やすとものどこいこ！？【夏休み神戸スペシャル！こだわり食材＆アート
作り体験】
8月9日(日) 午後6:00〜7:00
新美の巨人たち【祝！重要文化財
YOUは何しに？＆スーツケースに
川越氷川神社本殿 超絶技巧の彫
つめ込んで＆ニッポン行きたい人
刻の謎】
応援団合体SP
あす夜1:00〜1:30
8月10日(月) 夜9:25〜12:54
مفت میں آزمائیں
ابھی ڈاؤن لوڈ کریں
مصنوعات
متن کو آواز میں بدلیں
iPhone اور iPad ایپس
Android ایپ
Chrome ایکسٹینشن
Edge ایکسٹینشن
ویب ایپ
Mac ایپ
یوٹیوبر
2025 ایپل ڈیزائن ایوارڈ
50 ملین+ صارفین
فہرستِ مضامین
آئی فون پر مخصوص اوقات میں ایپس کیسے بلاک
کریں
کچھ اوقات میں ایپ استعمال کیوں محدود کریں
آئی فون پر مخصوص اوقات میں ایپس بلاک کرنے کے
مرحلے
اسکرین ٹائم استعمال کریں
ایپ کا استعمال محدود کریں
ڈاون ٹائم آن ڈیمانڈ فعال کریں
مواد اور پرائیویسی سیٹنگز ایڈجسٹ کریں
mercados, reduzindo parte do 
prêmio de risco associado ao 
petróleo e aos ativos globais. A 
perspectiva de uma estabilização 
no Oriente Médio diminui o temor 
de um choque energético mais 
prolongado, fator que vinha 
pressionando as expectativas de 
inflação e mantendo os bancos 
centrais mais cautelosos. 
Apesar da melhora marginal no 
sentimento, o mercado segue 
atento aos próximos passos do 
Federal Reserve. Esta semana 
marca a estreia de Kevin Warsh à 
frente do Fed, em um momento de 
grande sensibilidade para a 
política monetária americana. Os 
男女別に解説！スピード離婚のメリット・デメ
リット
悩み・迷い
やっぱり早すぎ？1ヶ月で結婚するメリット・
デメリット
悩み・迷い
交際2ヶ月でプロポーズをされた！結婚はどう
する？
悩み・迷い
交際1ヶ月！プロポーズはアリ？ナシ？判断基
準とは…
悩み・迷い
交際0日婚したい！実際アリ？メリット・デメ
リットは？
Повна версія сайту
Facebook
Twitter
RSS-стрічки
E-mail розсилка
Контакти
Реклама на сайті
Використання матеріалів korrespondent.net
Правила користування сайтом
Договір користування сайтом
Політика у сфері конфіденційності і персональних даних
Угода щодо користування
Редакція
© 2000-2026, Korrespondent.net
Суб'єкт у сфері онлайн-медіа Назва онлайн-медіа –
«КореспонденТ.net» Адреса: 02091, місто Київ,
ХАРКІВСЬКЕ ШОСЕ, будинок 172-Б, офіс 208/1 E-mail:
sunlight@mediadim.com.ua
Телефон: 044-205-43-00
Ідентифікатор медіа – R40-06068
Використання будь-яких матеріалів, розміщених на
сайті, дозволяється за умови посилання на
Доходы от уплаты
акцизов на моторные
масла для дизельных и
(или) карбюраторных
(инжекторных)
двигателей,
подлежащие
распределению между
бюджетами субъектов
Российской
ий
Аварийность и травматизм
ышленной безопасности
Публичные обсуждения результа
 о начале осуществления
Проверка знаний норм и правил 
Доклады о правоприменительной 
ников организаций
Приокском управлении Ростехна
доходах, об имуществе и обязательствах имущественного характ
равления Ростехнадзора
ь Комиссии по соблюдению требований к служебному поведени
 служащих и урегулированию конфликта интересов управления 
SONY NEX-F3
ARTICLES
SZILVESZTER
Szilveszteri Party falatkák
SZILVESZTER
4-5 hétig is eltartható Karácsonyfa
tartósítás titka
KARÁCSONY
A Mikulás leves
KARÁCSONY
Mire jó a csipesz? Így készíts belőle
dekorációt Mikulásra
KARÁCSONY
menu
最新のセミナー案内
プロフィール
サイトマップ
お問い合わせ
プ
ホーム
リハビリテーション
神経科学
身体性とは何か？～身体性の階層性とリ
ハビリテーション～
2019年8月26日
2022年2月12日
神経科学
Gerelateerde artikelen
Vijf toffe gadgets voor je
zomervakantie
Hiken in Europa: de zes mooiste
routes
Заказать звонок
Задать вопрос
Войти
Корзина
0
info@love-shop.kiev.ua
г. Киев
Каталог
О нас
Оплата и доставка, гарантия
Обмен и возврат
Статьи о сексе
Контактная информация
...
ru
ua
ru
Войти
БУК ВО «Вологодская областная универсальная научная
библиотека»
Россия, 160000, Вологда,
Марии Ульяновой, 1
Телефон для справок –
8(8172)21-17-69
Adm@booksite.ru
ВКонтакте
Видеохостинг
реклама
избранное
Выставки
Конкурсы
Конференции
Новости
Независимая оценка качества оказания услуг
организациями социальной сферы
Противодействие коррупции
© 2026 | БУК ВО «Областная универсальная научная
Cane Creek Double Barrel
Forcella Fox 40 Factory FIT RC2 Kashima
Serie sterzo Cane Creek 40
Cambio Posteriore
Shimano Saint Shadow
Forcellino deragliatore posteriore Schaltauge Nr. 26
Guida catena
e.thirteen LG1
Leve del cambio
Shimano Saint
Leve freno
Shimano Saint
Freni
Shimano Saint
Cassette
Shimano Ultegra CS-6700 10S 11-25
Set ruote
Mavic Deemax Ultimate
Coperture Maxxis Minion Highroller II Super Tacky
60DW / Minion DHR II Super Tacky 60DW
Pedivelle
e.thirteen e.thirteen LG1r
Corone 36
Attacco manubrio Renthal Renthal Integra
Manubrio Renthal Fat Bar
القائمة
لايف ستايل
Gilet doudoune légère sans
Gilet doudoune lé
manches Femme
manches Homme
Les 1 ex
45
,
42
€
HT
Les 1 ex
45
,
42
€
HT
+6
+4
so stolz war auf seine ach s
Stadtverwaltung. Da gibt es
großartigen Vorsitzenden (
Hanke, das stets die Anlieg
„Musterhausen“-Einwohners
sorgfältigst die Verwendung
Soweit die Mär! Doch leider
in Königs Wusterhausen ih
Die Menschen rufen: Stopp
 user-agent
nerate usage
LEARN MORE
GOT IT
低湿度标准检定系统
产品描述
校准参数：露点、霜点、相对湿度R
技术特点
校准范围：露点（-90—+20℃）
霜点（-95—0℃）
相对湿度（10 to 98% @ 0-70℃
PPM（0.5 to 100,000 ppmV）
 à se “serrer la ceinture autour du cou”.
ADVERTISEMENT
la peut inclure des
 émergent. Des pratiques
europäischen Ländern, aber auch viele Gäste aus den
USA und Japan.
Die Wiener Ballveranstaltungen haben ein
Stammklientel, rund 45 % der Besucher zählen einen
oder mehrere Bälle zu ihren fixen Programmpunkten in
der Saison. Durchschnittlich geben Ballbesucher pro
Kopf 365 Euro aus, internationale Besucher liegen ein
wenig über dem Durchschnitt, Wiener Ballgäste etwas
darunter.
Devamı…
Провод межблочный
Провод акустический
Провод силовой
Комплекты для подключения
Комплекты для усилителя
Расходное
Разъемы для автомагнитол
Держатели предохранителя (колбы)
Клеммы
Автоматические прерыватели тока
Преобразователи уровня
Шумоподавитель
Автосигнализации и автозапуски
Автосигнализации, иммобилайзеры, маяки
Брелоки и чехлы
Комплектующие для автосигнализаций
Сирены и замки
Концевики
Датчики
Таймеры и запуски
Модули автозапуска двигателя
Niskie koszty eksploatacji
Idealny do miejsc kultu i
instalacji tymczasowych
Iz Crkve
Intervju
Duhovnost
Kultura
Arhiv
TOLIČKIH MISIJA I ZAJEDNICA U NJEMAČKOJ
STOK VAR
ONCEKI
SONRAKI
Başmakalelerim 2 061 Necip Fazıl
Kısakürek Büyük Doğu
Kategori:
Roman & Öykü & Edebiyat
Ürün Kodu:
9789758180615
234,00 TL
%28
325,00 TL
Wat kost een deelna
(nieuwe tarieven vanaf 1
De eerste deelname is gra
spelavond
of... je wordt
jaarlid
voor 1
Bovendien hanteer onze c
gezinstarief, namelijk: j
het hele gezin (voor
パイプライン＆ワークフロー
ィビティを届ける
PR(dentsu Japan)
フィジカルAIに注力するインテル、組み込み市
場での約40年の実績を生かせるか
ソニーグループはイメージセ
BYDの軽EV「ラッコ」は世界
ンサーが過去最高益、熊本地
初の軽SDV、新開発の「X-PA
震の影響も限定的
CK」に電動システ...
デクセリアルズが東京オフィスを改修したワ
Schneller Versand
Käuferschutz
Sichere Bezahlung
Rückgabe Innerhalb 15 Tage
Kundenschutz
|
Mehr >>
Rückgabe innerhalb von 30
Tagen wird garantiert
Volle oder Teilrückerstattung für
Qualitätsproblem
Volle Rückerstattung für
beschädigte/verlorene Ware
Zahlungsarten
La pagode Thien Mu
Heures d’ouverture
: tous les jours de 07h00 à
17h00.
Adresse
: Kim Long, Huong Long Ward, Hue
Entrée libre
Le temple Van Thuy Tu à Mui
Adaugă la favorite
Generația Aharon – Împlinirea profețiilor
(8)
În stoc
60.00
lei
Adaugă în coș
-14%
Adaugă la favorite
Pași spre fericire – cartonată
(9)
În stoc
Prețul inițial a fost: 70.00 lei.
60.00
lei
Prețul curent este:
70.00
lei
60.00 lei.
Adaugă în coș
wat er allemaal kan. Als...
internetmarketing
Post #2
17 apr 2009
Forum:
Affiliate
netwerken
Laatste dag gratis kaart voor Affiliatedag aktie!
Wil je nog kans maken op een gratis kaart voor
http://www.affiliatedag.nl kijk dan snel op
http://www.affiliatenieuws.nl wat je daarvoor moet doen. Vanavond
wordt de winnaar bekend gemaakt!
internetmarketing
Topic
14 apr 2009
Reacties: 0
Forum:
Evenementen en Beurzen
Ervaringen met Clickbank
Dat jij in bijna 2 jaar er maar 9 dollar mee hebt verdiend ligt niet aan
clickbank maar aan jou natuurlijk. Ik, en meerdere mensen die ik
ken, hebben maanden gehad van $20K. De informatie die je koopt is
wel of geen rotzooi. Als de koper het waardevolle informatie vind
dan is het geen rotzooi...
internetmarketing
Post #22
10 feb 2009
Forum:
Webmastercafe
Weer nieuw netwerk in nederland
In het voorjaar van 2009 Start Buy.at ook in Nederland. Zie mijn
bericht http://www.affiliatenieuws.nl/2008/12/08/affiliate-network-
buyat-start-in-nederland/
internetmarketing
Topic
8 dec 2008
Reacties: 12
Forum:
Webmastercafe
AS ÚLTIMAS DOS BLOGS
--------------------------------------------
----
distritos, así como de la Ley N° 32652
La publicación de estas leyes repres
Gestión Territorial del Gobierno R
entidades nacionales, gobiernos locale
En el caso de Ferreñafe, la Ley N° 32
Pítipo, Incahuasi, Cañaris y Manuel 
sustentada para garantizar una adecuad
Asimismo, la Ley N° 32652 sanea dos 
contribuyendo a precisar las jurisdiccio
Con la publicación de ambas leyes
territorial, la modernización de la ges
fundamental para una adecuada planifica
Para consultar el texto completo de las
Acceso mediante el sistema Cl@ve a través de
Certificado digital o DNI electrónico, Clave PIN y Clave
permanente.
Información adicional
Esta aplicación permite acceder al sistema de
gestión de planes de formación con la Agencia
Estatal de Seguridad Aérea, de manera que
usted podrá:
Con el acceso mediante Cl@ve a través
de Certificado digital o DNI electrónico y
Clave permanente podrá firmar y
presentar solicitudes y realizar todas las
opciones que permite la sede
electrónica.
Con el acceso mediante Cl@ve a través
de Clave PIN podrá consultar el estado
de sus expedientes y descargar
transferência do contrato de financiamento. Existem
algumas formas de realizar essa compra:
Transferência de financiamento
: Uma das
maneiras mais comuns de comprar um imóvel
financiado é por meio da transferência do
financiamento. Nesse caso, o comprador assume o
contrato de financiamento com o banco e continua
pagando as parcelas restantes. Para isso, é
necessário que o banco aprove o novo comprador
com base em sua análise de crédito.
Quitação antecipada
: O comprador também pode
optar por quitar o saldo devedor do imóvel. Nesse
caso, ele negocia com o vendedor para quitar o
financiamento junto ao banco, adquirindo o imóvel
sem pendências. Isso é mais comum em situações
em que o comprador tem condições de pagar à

● DIRECTIONS FOR THIS TASK: Scan the entries above and show each line that contains the word "Cane".

● ANSWER SECTION:
Cane Creek Double Barrel
Serie sterzo Cane Creek 40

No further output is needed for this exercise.